* _What you should do_
For this exercise, report every line of the material that includes "label".

* _Source material_
=======
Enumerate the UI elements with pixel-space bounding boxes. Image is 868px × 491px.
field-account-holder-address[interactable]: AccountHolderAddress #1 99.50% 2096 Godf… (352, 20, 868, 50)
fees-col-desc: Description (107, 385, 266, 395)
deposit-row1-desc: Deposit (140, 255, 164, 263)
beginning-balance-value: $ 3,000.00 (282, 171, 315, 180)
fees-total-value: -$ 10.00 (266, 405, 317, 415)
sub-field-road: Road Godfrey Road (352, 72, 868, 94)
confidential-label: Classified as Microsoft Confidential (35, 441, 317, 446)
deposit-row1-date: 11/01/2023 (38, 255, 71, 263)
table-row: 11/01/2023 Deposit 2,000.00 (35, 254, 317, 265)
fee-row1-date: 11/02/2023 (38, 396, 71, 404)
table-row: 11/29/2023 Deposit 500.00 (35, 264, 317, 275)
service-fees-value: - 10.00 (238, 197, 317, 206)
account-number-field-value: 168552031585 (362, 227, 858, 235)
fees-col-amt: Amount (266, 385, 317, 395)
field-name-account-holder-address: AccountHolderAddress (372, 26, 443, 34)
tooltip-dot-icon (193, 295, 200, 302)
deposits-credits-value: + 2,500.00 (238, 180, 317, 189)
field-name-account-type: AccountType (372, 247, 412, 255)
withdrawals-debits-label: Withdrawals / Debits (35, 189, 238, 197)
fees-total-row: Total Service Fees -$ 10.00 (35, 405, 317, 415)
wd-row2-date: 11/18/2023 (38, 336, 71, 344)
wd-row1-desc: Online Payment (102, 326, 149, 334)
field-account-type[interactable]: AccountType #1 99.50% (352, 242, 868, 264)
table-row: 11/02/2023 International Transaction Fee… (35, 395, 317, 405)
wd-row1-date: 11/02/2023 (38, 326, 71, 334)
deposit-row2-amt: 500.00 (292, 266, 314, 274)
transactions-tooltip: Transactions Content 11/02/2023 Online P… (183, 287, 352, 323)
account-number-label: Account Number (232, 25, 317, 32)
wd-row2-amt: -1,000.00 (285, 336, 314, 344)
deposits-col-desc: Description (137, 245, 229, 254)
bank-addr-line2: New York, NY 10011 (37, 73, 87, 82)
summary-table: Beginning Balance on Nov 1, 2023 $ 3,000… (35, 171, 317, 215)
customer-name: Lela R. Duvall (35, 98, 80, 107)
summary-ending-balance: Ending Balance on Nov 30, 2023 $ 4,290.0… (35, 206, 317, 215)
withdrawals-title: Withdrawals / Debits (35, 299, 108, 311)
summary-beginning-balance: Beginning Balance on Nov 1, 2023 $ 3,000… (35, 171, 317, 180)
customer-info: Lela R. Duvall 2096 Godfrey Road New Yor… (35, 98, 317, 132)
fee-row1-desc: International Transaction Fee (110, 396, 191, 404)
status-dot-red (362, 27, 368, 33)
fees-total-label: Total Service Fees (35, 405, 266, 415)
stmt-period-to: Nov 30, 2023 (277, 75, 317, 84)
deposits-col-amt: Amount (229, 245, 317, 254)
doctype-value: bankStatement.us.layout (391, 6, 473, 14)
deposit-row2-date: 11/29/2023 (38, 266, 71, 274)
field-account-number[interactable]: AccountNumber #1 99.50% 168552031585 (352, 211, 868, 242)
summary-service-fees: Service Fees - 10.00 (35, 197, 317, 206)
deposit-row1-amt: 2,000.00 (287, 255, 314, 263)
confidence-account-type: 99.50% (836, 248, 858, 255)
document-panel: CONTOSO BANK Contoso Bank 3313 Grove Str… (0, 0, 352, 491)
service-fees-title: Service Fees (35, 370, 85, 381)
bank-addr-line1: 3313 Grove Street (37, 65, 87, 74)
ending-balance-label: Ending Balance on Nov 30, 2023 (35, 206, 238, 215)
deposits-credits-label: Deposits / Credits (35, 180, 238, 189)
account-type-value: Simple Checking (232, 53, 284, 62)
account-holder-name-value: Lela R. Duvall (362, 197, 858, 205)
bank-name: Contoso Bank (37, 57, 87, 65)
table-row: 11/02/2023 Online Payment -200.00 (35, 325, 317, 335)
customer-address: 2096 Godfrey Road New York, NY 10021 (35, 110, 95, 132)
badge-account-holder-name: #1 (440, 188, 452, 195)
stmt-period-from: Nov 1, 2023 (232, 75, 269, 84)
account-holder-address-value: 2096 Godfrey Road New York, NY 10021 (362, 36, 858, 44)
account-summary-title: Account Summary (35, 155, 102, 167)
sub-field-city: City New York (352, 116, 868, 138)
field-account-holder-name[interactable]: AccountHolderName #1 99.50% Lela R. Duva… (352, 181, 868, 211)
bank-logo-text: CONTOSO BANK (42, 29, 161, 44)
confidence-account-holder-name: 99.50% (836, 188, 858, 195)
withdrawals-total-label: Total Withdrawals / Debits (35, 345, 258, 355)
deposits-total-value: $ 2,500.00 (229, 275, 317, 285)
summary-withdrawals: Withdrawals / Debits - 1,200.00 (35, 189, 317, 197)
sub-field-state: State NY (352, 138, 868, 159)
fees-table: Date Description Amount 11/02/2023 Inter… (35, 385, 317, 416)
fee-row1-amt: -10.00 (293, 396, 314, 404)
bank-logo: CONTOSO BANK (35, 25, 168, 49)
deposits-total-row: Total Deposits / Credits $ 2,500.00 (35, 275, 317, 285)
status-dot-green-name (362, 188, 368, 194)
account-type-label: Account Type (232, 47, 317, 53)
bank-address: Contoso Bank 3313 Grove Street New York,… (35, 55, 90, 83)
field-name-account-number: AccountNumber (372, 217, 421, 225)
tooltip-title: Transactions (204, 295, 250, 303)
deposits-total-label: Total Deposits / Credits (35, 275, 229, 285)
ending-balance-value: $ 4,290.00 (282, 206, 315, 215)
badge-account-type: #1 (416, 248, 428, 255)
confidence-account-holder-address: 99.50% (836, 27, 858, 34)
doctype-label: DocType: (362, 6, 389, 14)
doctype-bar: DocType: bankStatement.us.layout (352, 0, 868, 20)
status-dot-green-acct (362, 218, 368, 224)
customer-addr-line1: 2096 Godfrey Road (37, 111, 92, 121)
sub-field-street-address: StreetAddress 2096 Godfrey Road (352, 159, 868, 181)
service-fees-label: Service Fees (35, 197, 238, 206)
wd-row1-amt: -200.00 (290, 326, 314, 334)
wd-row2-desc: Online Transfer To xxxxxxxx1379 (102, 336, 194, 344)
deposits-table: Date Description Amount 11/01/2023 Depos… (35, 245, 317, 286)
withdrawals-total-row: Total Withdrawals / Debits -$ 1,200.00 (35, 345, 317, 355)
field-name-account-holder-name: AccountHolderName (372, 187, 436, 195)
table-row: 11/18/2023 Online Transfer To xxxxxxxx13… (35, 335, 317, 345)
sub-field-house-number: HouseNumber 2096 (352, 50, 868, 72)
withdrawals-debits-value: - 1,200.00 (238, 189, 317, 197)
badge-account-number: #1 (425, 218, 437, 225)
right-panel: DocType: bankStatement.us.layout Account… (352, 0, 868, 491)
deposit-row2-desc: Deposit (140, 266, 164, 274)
=======
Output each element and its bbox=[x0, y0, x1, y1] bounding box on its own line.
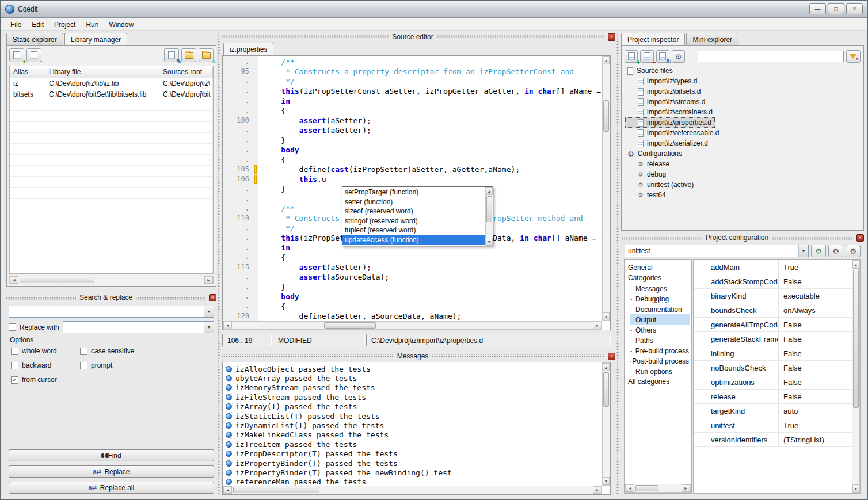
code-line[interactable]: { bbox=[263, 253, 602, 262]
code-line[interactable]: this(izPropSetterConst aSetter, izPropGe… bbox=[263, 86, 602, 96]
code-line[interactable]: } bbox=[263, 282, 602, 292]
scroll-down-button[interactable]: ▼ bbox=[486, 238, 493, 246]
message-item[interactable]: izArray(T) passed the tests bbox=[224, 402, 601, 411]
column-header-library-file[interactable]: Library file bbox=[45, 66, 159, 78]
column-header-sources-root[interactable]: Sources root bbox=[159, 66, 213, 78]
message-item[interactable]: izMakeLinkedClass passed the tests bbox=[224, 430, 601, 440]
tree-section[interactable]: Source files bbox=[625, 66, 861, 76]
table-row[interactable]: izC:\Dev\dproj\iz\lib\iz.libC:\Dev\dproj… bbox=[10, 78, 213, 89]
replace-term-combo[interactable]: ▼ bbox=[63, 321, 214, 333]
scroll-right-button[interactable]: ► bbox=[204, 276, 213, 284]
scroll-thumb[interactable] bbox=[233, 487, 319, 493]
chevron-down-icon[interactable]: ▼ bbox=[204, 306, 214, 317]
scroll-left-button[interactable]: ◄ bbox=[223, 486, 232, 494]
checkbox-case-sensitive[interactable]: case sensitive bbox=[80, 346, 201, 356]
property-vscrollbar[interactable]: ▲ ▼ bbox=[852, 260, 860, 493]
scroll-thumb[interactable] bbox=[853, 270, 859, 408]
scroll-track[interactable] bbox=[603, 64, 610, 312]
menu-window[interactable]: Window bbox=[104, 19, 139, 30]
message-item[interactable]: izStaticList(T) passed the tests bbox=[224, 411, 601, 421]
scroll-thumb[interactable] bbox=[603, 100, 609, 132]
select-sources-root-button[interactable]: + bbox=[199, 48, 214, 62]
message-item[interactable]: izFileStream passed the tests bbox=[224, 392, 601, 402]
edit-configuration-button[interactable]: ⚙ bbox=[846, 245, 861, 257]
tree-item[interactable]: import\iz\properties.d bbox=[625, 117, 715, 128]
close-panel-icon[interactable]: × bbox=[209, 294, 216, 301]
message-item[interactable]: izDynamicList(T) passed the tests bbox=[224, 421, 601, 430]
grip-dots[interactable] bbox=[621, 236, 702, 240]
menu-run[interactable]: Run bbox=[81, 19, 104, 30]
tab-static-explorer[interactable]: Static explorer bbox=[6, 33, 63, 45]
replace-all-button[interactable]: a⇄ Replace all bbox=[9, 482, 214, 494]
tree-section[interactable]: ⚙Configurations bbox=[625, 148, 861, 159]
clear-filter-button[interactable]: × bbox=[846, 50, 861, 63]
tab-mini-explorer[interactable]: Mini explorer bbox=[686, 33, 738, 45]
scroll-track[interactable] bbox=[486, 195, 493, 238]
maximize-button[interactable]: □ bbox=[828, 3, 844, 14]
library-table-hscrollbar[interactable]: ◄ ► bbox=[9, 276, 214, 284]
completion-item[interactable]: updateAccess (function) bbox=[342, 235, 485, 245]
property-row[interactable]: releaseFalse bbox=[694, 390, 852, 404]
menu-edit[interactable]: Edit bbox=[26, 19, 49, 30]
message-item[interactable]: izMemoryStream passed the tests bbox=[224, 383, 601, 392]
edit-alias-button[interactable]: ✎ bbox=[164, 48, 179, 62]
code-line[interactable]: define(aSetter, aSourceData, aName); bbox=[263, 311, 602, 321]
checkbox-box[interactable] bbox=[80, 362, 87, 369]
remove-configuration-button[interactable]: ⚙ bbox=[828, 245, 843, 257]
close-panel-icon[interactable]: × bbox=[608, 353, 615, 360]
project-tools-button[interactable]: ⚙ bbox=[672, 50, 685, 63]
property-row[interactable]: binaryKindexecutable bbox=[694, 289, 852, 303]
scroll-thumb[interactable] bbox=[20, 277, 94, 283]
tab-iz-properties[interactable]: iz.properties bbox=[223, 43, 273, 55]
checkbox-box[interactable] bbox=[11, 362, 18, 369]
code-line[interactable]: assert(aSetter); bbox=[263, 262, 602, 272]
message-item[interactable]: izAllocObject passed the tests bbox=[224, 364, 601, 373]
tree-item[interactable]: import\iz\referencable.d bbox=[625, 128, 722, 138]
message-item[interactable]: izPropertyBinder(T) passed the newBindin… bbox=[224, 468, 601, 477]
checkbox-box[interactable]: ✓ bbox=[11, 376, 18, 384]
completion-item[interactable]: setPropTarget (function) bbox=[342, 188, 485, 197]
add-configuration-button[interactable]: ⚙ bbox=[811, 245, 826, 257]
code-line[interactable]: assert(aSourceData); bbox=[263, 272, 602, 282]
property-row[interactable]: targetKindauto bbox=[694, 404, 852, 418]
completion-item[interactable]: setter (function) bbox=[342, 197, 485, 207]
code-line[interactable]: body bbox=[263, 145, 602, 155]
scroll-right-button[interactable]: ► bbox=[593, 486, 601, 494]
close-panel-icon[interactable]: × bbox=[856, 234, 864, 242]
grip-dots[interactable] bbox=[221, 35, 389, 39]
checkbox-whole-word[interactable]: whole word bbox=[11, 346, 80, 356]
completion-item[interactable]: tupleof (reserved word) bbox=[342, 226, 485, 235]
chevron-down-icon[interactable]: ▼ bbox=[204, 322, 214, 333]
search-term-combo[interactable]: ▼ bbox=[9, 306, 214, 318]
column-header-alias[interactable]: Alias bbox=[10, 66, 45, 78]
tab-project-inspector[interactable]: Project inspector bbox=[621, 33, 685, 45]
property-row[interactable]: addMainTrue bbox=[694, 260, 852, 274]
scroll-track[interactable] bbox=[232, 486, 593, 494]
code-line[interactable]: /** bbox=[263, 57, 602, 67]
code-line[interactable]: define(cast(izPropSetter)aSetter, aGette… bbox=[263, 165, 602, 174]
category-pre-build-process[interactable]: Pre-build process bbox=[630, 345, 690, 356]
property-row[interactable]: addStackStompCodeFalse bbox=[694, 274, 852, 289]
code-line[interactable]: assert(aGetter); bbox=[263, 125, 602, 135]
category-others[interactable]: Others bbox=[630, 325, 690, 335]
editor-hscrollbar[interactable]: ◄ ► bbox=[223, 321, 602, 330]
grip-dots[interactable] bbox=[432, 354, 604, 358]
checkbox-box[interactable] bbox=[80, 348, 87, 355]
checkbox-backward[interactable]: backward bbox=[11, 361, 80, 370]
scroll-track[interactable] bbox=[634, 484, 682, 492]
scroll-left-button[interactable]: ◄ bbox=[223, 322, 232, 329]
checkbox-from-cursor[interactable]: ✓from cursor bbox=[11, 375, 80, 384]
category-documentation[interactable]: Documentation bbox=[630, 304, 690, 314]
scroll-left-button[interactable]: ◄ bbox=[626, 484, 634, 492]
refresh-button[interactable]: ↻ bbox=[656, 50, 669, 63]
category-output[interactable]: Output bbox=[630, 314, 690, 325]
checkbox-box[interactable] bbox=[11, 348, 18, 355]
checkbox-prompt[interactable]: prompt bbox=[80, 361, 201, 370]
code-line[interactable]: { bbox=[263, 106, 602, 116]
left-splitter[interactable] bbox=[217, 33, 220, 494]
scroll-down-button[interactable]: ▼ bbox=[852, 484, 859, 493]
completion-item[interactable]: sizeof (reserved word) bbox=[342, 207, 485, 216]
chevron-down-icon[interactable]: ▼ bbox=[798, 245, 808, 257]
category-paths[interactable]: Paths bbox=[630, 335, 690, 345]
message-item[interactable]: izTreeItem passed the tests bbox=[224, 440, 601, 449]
=======
* _Exercise answer_
confidential-label: Classified as Microsoft Confidential (35, 441, 317, 446)
withdrawals-debits-label: Withdrawals / Debits (35, 189, 238, 197)
account-number-label: Account Number (232, 25, 317, 32)
fees-total-label: Total Service Fees (35, 405, 266, 415)
ending-balance-label: Ending Balance on Nov 30, 2023 (35, 206, 238, 215)
deposits-credits-label: Deposits / Credits (35, 180, 238, 189)
withdrawals-total-label: Total Withdrawals / Debits (35, 345, 258, 355)
account-type-label: Account Type (232, 47, 317, 53)
deposits-total-label: Total Deposits / Credits (35, 275, 229, 285)
doctype-label: DocType: (362, 6, 389, 14)
service-fees-label: Service Fees (35, 197, 238, 206)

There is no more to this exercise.